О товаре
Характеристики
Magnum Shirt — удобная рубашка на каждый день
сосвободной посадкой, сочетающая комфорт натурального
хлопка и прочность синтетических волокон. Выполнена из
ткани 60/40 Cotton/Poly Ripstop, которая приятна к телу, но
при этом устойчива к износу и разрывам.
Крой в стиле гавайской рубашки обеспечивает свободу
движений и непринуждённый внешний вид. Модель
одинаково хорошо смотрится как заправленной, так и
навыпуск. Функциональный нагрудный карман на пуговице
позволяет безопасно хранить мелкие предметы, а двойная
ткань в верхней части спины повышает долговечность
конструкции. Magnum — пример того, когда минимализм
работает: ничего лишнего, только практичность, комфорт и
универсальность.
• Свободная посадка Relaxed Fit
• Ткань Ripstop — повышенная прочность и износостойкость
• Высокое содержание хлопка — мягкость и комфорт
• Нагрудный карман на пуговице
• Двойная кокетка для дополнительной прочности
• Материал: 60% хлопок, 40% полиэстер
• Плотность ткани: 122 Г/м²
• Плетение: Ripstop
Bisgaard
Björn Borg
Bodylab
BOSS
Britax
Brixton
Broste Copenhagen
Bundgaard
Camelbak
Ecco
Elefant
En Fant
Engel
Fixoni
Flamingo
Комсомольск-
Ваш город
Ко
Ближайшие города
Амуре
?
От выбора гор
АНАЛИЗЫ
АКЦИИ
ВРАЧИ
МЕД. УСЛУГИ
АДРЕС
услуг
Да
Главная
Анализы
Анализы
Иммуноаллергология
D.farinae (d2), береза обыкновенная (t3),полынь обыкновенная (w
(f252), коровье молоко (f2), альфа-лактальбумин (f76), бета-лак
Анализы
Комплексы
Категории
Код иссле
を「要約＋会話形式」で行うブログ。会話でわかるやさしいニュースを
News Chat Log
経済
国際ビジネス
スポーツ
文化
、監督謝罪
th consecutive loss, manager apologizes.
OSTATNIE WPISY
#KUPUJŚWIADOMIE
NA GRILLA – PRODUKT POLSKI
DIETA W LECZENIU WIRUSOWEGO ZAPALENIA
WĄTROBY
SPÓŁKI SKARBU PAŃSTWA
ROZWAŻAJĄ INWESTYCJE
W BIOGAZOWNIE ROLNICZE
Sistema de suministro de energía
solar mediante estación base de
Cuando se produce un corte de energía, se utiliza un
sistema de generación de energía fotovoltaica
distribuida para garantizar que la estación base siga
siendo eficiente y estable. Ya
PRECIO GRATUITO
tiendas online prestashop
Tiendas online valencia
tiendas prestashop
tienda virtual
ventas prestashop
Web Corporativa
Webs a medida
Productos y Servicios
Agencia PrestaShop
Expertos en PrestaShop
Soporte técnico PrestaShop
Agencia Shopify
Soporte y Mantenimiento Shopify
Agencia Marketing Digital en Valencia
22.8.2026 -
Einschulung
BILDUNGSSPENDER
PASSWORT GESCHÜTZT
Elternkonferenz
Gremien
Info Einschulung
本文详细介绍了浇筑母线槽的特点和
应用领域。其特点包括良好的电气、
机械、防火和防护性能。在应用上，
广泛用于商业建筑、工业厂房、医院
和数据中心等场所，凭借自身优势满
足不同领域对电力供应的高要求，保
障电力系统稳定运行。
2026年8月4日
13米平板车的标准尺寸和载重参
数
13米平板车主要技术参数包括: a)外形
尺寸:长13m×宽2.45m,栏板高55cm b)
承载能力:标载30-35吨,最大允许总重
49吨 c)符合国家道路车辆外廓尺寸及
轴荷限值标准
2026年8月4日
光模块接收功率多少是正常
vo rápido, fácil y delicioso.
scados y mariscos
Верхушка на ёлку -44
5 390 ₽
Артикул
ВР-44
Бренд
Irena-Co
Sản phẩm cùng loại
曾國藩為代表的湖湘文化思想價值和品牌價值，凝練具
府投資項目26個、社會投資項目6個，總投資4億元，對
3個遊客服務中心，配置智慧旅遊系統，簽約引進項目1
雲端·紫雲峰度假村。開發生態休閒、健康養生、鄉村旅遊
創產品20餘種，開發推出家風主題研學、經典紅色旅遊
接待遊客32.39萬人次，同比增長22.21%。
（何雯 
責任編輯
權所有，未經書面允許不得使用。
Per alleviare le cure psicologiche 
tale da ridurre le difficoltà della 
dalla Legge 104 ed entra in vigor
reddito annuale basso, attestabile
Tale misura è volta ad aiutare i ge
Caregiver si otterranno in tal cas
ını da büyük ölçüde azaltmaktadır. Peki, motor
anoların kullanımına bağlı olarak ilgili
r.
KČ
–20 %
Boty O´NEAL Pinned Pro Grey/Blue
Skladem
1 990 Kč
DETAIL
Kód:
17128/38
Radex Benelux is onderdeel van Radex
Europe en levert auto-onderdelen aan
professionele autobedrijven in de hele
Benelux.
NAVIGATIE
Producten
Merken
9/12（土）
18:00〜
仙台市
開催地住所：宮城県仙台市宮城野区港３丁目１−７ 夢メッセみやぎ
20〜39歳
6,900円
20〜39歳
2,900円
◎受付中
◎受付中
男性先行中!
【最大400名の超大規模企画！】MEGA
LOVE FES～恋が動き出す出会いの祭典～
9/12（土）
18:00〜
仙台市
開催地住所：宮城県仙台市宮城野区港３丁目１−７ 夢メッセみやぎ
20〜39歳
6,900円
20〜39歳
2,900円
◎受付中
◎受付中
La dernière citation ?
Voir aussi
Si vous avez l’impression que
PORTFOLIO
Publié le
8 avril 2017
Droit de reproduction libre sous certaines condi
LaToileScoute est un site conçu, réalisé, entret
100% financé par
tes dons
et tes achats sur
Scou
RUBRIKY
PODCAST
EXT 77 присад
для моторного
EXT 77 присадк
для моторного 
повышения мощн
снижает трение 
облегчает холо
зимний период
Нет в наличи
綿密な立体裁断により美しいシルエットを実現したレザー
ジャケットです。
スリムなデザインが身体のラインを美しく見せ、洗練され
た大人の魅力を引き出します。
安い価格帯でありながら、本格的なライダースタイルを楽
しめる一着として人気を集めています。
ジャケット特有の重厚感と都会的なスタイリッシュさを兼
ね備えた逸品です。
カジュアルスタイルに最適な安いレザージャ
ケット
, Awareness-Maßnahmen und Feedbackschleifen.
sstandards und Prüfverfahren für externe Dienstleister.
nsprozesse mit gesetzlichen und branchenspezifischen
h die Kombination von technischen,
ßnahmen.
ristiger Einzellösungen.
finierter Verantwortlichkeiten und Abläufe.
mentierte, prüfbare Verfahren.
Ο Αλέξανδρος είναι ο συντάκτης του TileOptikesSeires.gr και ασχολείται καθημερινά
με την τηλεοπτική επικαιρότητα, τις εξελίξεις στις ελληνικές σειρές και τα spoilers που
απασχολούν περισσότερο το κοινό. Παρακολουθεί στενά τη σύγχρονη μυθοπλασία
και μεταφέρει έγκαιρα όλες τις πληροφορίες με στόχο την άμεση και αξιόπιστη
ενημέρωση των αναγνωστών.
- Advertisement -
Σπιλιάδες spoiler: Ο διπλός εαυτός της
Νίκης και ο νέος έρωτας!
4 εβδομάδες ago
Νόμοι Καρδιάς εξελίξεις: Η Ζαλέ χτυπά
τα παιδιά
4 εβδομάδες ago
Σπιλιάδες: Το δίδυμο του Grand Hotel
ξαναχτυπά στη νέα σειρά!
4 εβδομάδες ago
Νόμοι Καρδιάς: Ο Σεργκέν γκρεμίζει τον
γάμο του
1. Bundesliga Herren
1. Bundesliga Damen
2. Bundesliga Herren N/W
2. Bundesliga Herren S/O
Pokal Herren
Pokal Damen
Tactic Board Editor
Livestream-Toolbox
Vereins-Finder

• • • • •

> [What to produce] The lines of the data, from the first through the one containing "универсальность.", are to be transcribed exactly.

> [Written response]
О товаре
Характеристики
Magnum Shirt — удобная рубашка на каждый день
сосвободной посадкой, сочетающая комфорт натурального
хлопка и прочность синтетических волокон. Выполнена из
ткани 60/40 Cotton/Poly Ripstop, которая приятна к телу, но
при этом устойчива к износу и разрывам.
Крой в стиле гавайской рубашки обеспечивает свободу
движений и непринуждённый внешний вид. Модель
одинаково хорошо смотрится как заправленной, так и
навыпуск. Функциональный нагрудный карман на пуговице
позволяет безопасно хранить мелкие предметы, а двойная
ткань в верхней части спины повышает долговечность
конструкции. Magnum — пример того, когда минимализм
работает: ничего лишнего, только практичность, комфорт и
универсальность.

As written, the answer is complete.